Cemaat, hedef olarak “ulus devlet”i reddediyor, “umma” kavramını benimsiyor. Devlet başkanlığınıysa, dini olarak onaylanmış bir halifelik gibi anlıyor. Cemaat’in siyasi söylemi, yöntemleri de ulaştığı güç düzeyine göre değişiyormuş. BBC İzleme Servisi’nin aktardığına göre, TV dizisi üzerine yapılan bir tartışmada konuşan Fu’ad Allam (Cemaat’i soruşturmakla görevli eski bir üst düzey güvenlik görevlisi) Cemaat’in Tekfiri ideolojisini (kendileriyle aynı görüşte olmayan Müslümanları gavur ilan ederek dışlamak) benimsediğini, ancak halk arasında yeterli meşruiyete ve güce ulaşmadan bunu harekete geçirmediğini ileri sürmüş.
İktidarsızların son sığınağı
Cemaat’in başarısının bir kaynağını da, toplumsal muhalefet içinde başarı gösteremeyen, umudunu yitirmiş, entelektüellerin, grupların desteği oluşturuyor.
Kimi liberal, liberal-sol gruplar, entelektüeller, ayakta kalabilmek, siyasi gelişmeleri etkilemek için gereken mali ve insan kaynaklarını oluşturamadıklarından gidip Cemaat’e sığınıyorlarmış. Bu olgunun son örneğini, başkanlık seçimleri sürecine liberal-seküler bir aday olarak katılan El Baradei oluşturuyor. Amaçladığı yeterli imza sayısına ulaşamayan El Baradei ve etrafındaki liberal, sol-liberal gruplaşma, Cemaat’ten yardım istediler. Sürecin bu yönde işlediğini daha önce saptamıştık: (‘El-Baradei ve Mısır’da “değişim”, 26/04/2010).

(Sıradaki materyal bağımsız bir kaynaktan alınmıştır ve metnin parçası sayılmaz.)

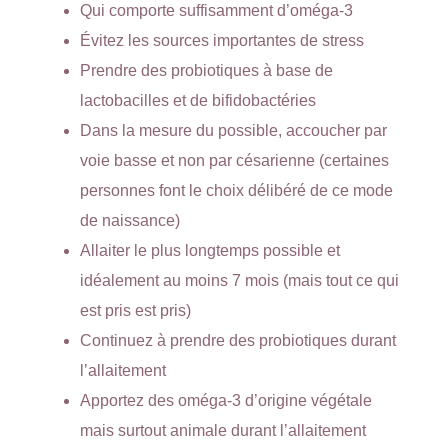
Qui comporte suffisamment d’oméga-3
Évitez les sources importantes de stress
Prendre des probiotiques à base de
lactobacilles et de bifidobactéries
Dans la mesure du possible, accoucher par
voie basse et non par césarienne (certaines
personnes font le choix délibéré de ce mode
de naissance)
Allaiter le plus longtemps possible et
idéalement au moins 7 mois (mais tout ce qui
est pris est pris)
Continuez à prendre des probiotiques durant
l’allaitement
Apportez des oméga-3 d’origine végétale
mais surtout animale durant l’allaitement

Abdul-Maneim Said’e göre El Baradei İran’da Humeyni’yi destekleyen demokratların ve solcuların izlediği yoldan gidiyor, böylece de Cemaat’e yeni bir siyasi kanal açmış, daha önce ulaşamadığı toplumsal kesimlerle diyalog kurma olanağı da sağlamış oluyor. İnsanın aklına ister istemez Dr. Faust gelmiyor mu?